LAHORE - A 25-year-old woman was stoned to death by her family outside Lahore High Court Tuesday morning in the name of ‘honour’ for marrying the man she loved.
Farzana Iqbal was waiting outside the court for the commencement of the proceedings to seek quashment of an FIR against her husband when a dozen members of her family attacked her with bricks. As a result, she died on the spot in presence of a number of police officials and security personnel deployed outside the office of Punjab advocate general.
All the attackers except Farzana’s father escaped from the scene. In a statement recorded to the police, he said he had killed her to protect the family’s ‘honour’.
The witnesses said that her father, brothers and about 30 other relatives were on the prowl so that they could catch her before entering the court. As she reached Fane Road and was about to enter the premises of the court, her father and brothers took her aside and attacked her with bricks and stones, killing her on the spot.
Farzana married Muhammad Iqbal, a resident of Jaranwala, a few months ago and was three-months pregnant. According to police officers, she did not marry her cousin to whom she was engaged and chose another man against the wishes of her parents. Her father had got an FIR registered against her husband while Farzana had come to the court to prove that she had solemnised marriage to Iqbal with her own free will.
Some 28 to 30 people attacked her, senior investigator Rana Akhtar told AFP. “The brother first opened fire with a gun but missed. She tried to run away but fell down,” the investigator said. “The relatives caught her and then beat her to death with bricks.”

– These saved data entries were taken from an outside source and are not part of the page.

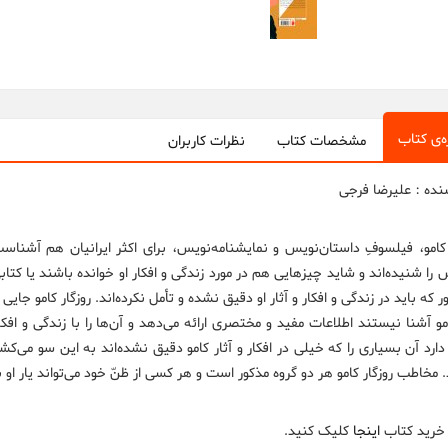
ه‌ی کتاب
مشخصات کتاب
نظرات کاربران
نده : علیرضا فرجی
 کامو، فیلسوفِ داستان‌نویس و نمایشنامه‌نویس، برای اکثر ایرانیان هم آشن
ش را شنیده‌اند و شاید چیزهایی هم در مورد زندگی و افکار او خوانده باشند یا کت
ر که باید در زندگی و افکار و آثار او دقیق نشده و تأمل نکرده‌اند. روزگار کامو 
امو آشنا نیستند اطلاعات مفید و مختصری ارائه می‌دهد و آن‌ها را با زندگی و افک
دارد آن بسیاری را که خیلی در افکار و آثار کامو دقیق نشده‌‌اند به این سو می‌کشا
 مخاطب روزگار کامو هر دو گروه مذکور است و هر کسی از ظنّ خود می‌تواند یار او 
 خرید کتاب
اینجا
کلیک کنید.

Mohammad Mushtaq, another police official, confirmed the incident. Mushtaq said police had opened an initial investigation following a complaint by Farzana’s husband Iqbal, who also has another wife.
Farzana’s lawyer Rao Mohammad Kharal told AFP: “Farzana was here to tell the court that she married of her own choice.”
Around 1,000 Pakistani women are killed every year by their families in honour killings, according to Pakistani rights group the Aurat Foundation.
The true figure is probably many times higher since the Aurat Foundation only compiles figures from newspaper reports. The government does not compile national statistics.
Campaigners say few cases come to court, and those that do can take years to be heard. No one tracks how many cases are successfully prosecuted.
Even those that do result in a conviction may end with the killers walking free. Pakistani law allows a victim’s family to forgive their killer.
But in honour killings, most of the time the women’s killers are her family, said Wasim Wagha of the Aurat Foundation. The law allows them to nominate someone to do the murder, then forgive him.
“This is a huge flaw in the law,” he said. “We are really struggling on this issue.”
Last year 869 women died in so-called “honour killings” according to the independent Human Rights Commission of Pakistan. “Such crimes persisted because of the impunity enjoyed by the killers,” the commission said in a report, noting that Pakistan’s blood-money laws allow kin to forgive perpetrators and that most killers were members of the victim’s family.